Promotional items are only kept—on average—for a year according to the 2019 Global Ad Impressions Study by the Advertising Specialty Institute. This means many items end up in landfills very soon after they’re distributed. This fact, in addition to student and fast-food restaurants’ habits of using single-use plastics, means tons of added waste in our local landfills each year.
As part of a larger sustainability initiative, University Housing aims to address both issues—all while supporting local businesses—with reusable utensil giveaways.
“I often would hear students say they wanted to practice zero-waste efforts but were unsure how to do so. Or felt they lacked the resources to do so,” says University Housing Sustainability Coordinator Christy Tweedy. “I realized that we could make our programming efforts and swag purchases more educational and functional.”

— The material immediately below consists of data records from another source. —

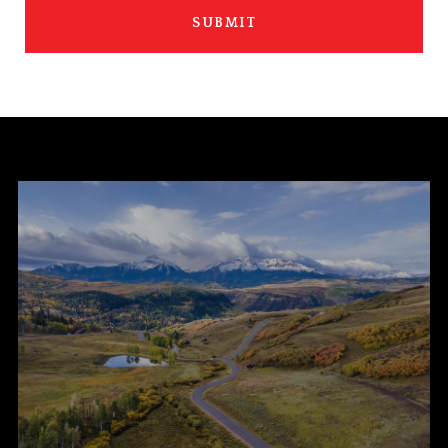
SUBMIT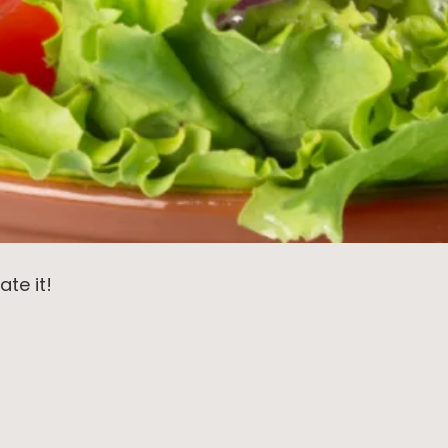
ate it!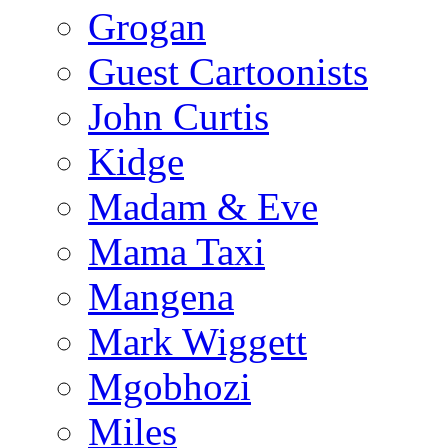
Grogan
Guest Cartoonists
John Curtis
Kidge
Madam & Eve
Mama Taxi
Mangena
Mark Wiggett
Mgobhozi
Miles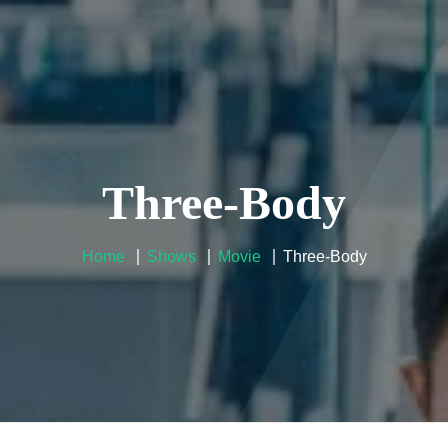
User Guide
Reseller
Contacts
FAQ
Company Po
Three-Body
Home
Shows
Movie
Three-Body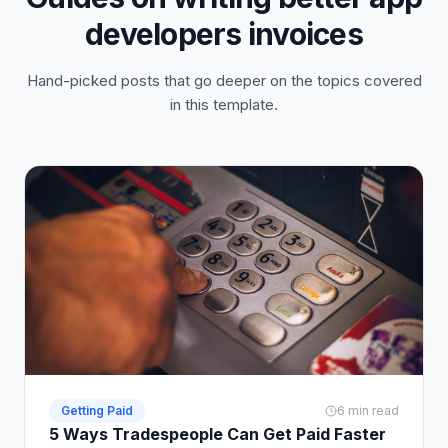
developers invoices
Hand-picked posts that go deeper on the topics covered
in this template.
Getting Paid
6 min read
5 Ways Tradespeople Can Get Paid Faster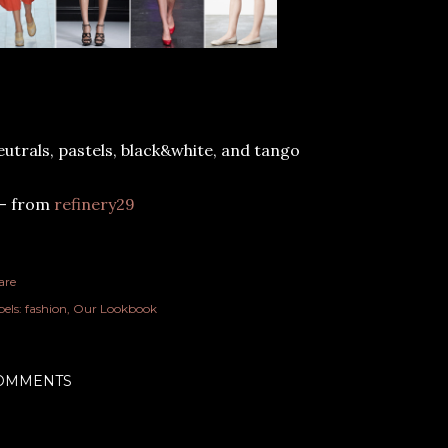
utrals, pastels, black&white, and tango
-- from
refinery29
are
els:
fashion
Our Lookbook
OMMENTS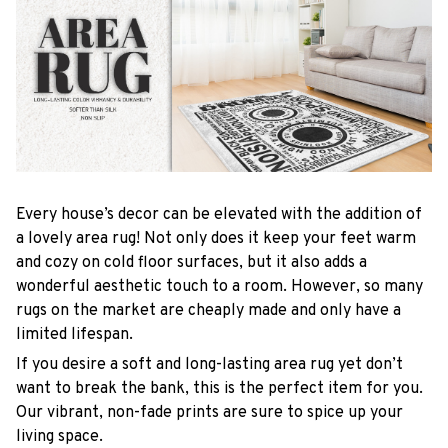
Every house’s decor can be elevated with the addition of
a lovely area rug! Not only does it keep your feet warm
and cozy on cold floor surfaces, but it also adds a
wonderful aesthetic touch to a room. However, so many
rugs on the market are cheaply made and only have a
limited lifespan.
If you desire a soft and long-lasting area rug yet don’t
want to break the bank, this is the perfect item for you.
Our vibrant, non-fade prints are sure to spice up your
living space.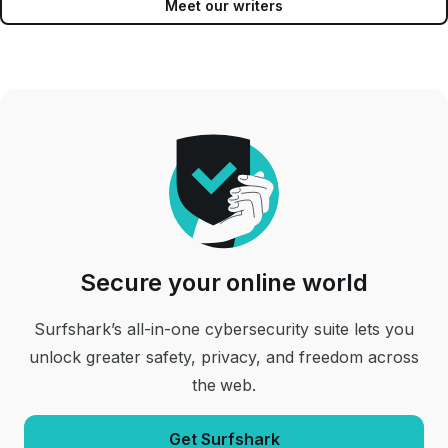
Meet our writers
Secure your online world
Surfshark’s all-in-one cybersecurity suite lets you
unlock greater safety, privacy, and freedom across
the web.
Get Surfshark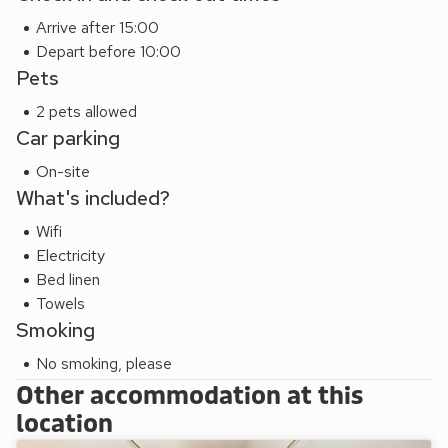
offers stunning architecture, serene gardens and spiritual
Arrive after 15:00
history. Beach 6 miles. Pub and restaurant ½ mile.
Depart before 10:00
These properties can be booked together to accommodate
Pets
up to 8 guests.
2 pets allowed
Car parking
On-site
What's included?
Wifi
Electricity
Bed linen
Towels
Smoking
No smoking, please
Other accommodation at this
location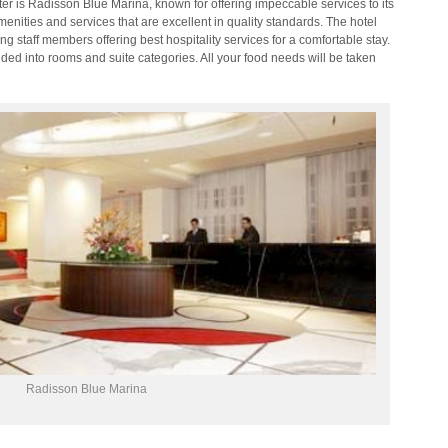
ter is Radisson Blue Marina, known for offering impeccable services to its
menities and services that are excellent in quality standards. The hotel
 staff members offering best hospitality services for a comfortable stay.
ded into rooms and suite categories. All your food needs will be taken
Radisson Blue Marina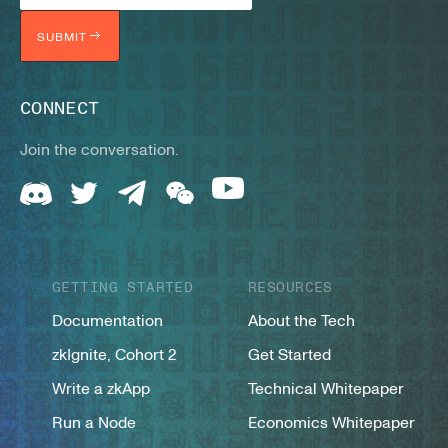
SUBMIT
CONNECT
Join the conversation.
GETTING STARTED
RESOURCES
Documentation
About the Tech
zkIgnite, Cohort 2
Get Started
Write a zkApp
Technical Whitepaper
Run a Node
Economics Whitepaper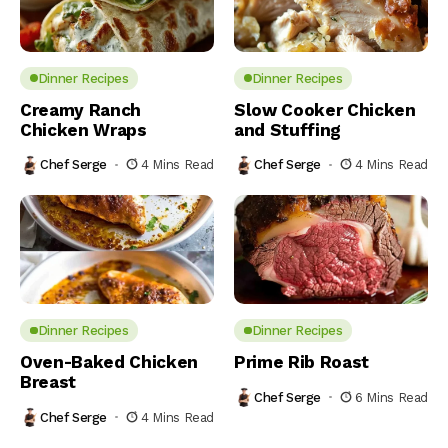
Dinner Recipes
Dinner Recipes
Creamy Ranch
Slow Cooker Chicken
Chicken Wraps
and Stuffing
Chef Serge
4 Mins Read
Chef Serge
4 Mins Read
Dinner Recipes
Dinner Recipes
Oven-Baked Chicken
Prime Rib Roast
Breast
Chef Serge
6 Mins Read
Chef Serge
4 Mins Read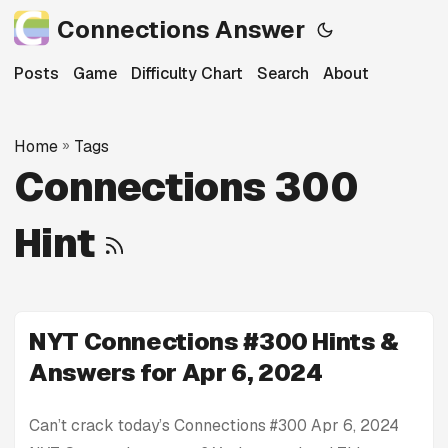
Connections Answer
Posts
Game
Difficulty Chart
Search
About
Home
»
Tags
Connections 300
Hint
NYT Connections #300 Hints &
Answers for Apr 6, 2024
Can’t crack today’s Connections #300 Apr 6, 2024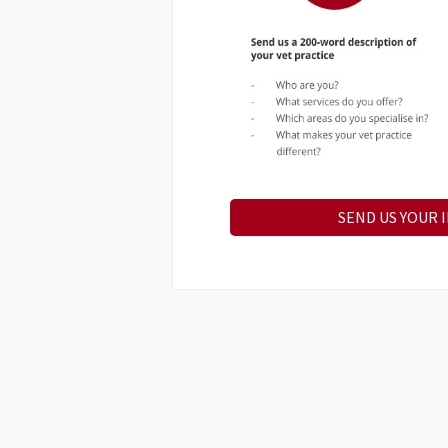
SEND US YOUR 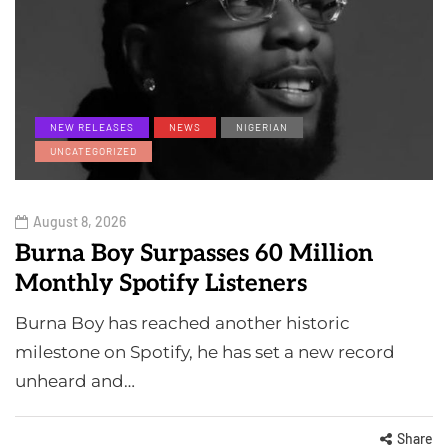
NEW RELEASES
NEWS
NIGERIAN
UNCATEGORIZED
August 8, 2026
Burna Boy Surpasses 60 Million
Monthly Spotify Listeners
Burna Boy has reached another historic
milestone on Spotify, he has set a new record
unheard and…
Share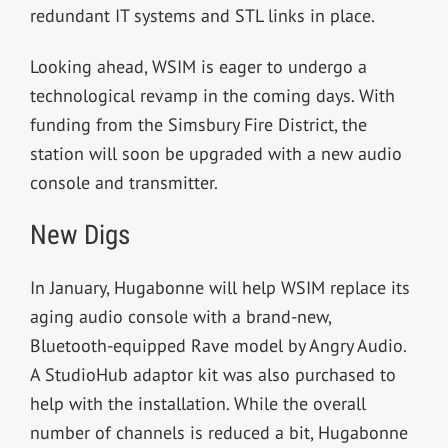
redundant IT systems and STL links in place.
Looking ahead, WSIM is eager to undergo a
technological revamp in the coming days. With
funding from the Simsbury Fire District, the
station will soon be upgraded with a new audio
console and transmitter.
New Digs
In January,
Hugabonne will help WSIM replace its
aging audio console with a brand-new,
Bluetooth-equipped Rave model by Angry Audio.
A StudioHub adaptor kit was also purchased to
help with the installation. While the overall
number of channels is reduced a bit, Hugabonne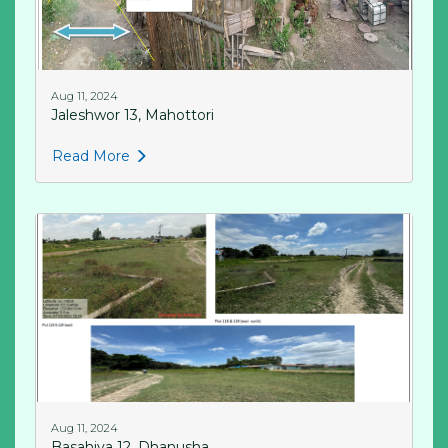
Aug 11, 2024
Jaleshwor 13, Mahottori
Read More
Aug 11, 2024
Basahiya 12, Dhanusha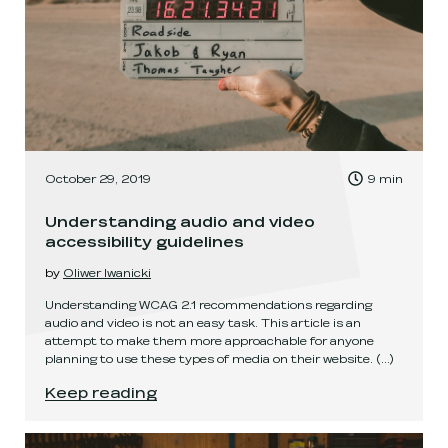
, Time to read:
October 29, 2019
9
min
,
Understanding audio and video
accessibility guidelines
by
Oliwer Iwanicki
Understanding WCAG 2.1 recommendations regarding
audio and video is not an easy task. This article is an
attempt to make them more approachable for anyone
planning to use these types of media on their website.
(...)
Understanding audio and video accessibility gu
Keep reading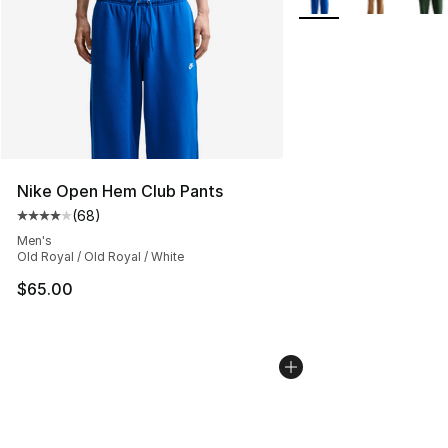
Nike Open Hem Club Pants
(
68
)
Average customer rating - [4 out of 5 stars], 68 review
Men's
Old Royal / Old Royal / White
$65.00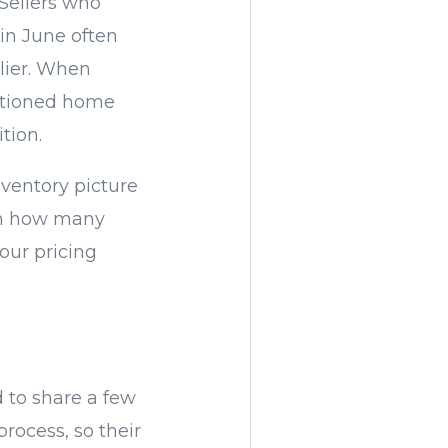
 Sellers who
 in June often
lier. When
sitioned home
tion.
nventory picture
 on how many
our pricing
 to share a few
rocess, so their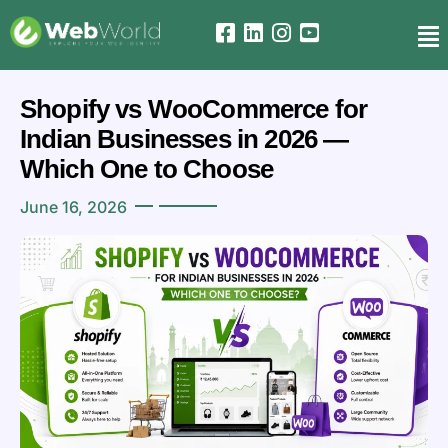
Shopify vs WooCommerce for
Indian Businesses in 2026 —
Which One to Choose
June 16, 2026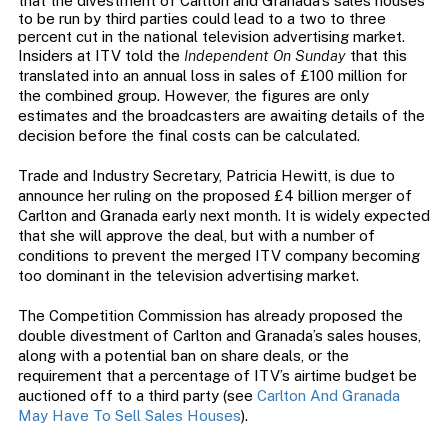
that the divestment of Carlton and Granada’s sales houses
to be run by third parties could lead to a two to three
percent cut in the national television advertising market.
Insiders at ITV told the
Independent On Sunday
that this
translated into an annual loss in sales of £100 million for
the combined group. However, the figures are only
estimates and the broadcasters are awaiting details of the
decision before the final costs can be calculated.
Trade and Industry Secretary, Patricia Hewitt, is due to
announce her ruling on the proposed £4 billion merger of
Carlton and Granada early next month. It is widely expected
that she will approve the deal, but with a number of
conditions to prevent the merged ITV company becoming
too dominant in the television advertising market.
The Competition Commission has already proposed the
double divestment of Carlton and Granada’s sales houses,
along with a potential ban on share deals, or the
requirement that a percentage of ITV’s airtime budget be
auctioned off to a third party (see
Carlton And Granada
May Have To Sell Sales Houses
).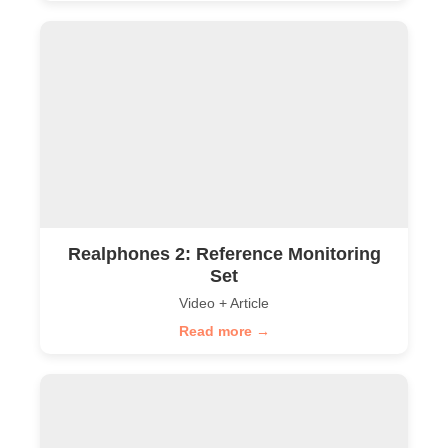
Realphones 2: Reference Monitoring
Set
Video + Article
Read more →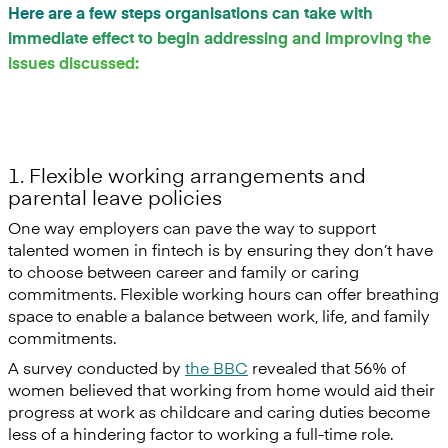
Here are a few steps organisations can take with
immediate effect to begin addressing and improving the
issues discussed:
1. Flexible working arrangements and
parental leave policies
One way employers can pave the way to support
talented women in fintech is by ensuring they don’t have
to choose between career and family or caring
commitments. Flexible working hours can offer breathing
space to enable a balance between work, life, and family
commitments.
A survey conducted by
the BBC
revealed that 56% of
women believed that working from home would aid their
progress at work as childcare and caring duties become
less of a hindering factor to working a full-time role.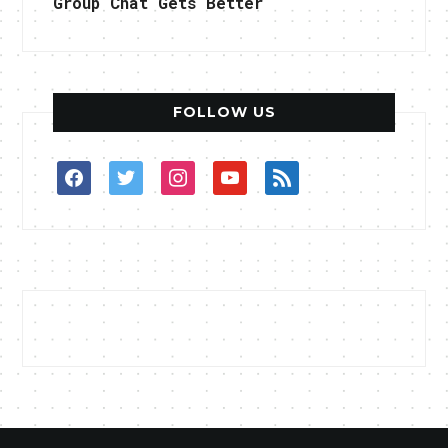
Group Chat Gets Better
FOLLOW US
facebook
twitter
instagram
youtube
rss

University Housing collaborated with Satisfactory Printing (a local screen-printing company) and Community (a local boutique for sustainable fashion) to produce pouches made from reclaimed denim to hold the utensils. The pouches and reusable utensils are given away at tabling events on campus, where student sustainability ambassadors use them to start conversations with peers about plastic consumption.
“The sets are functional and allow students to practice individual waste reduction and can help to begin their sustainable journey,” says Liora McElvaney, the Office of Sustainability’s EcoReps intern for housing. “If they want to learn more about sustainability, they can ask their community council’s EcoRep, who can point them to other resources such as composting, recycling, refill stations, Green Room Certificates and more.”
Although it’s common practice to purchase giveaway items from manufacturers overseas because of the cost savings, that practice involves large amounts of emissions during the transport and unknown working conditions in the factories. Sourcing the pouches locally means not only supporting the local economy but also ensuring ethical business practices and a smaller carbon footprint.
“We are excited to use these utensils as educational tools to highlight circular economies in which there is an emphasis on reuse and repurpose as opposed to throwing away—there really is no ‘away’,” Tweedy says.